More on
Get Fuzzy and
Doonesbury.
Two takes on the same scenario: GI loses leg. In Get Fuzzy, Willie is brought in as a tragic figure, but it's hard to relate to him. I don't remember him from the strip so he seems to have been introduced just to make a point. Really, he's just another GI back from Iraq, albeit missing a limb. The whole scenario is awkward.
BD, on the other hand, is a familiar face and you don't expect a regular comic character to lose a limb or have some other tragedy befall him. Imagine jughead dead of AIDS. The Monday, Tuesday and Wednesday strips were humourless glimpses of the aftermath of whatever hit BD. The doctors glib remark in Thursdays strip, the first cynical barb of the week, came as a welcome reminder that life goes on.

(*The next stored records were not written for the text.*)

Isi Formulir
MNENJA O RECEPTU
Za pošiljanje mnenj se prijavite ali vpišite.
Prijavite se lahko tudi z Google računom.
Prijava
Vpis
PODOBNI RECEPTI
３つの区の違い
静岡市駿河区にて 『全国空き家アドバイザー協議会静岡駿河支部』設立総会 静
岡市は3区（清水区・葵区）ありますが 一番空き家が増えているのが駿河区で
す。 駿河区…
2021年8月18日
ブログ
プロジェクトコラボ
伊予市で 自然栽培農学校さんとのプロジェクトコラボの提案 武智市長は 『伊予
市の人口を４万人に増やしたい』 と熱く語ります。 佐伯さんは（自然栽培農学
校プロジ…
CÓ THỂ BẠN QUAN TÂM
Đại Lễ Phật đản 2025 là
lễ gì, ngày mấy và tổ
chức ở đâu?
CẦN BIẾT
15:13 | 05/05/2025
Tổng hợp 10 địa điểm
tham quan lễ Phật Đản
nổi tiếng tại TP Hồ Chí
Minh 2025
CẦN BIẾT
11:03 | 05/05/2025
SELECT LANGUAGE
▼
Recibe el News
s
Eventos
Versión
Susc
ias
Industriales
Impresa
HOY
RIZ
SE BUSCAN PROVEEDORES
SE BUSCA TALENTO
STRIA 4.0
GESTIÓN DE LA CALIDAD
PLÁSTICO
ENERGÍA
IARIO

It is still too early to say, but I would imagine these two strips will be making pretty much the same point: Support the troops, don't support the war. A small part of me wonders if there is collusion between the two authors. That the authors of both of these strips set out to communicate the same message at the same time is extraordinary. In the absence of any proof of collusion, these two strips speak volumes about the American public's growing discontent with the war in Iraq and makes it clear that this discontent is wide ranging, present in all manners of public discourse including comics.
In a sense, each strip represents part of the dichotomy of tragedy. It is wishful thinking that bad things only happen to other people (Willie) and the sad truth that bad things can happen to anyone (BD).

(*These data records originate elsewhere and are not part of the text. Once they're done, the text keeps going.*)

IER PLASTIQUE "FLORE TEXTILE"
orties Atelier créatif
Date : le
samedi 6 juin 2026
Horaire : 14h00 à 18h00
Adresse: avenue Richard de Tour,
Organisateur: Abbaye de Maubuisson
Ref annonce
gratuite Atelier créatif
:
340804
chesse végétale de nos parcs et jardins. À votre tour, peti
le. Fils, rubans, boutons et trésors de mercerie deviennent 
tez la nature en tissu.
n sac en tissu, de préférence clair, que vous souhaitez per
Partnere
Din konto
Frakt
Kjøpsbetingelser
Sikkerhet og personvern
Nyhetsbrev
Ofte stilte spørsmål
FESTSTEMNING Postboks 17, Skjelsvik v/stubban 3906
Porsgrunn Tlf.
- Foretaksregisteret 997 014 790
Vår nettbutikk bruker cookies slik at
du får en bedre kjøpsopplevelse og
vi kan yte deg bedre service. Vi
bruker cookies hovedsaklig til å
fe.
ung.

I guess they aren't the funny pages anymore
The New York Times has this to say.
Two comics I regularly check out,
Get Fuzzy and
doonesbury, are each dealing with a character who has lost a leg in Iraq.
The Iraq war will likely be remembered as the maiming war. There are a lot of soldiers back from Iraq that are missing limbs. They don't get talked about the way that dead soldiers do. The numbers are tallied only in passing and so far no number has stood out as a benchmark. Is there a tipping point for the maimed? The dead get measured against conflicts past and present, the latter already waged long enough to have established benchmarks of its own. At some point public opinion will tip the other way. Who will measure the maimed?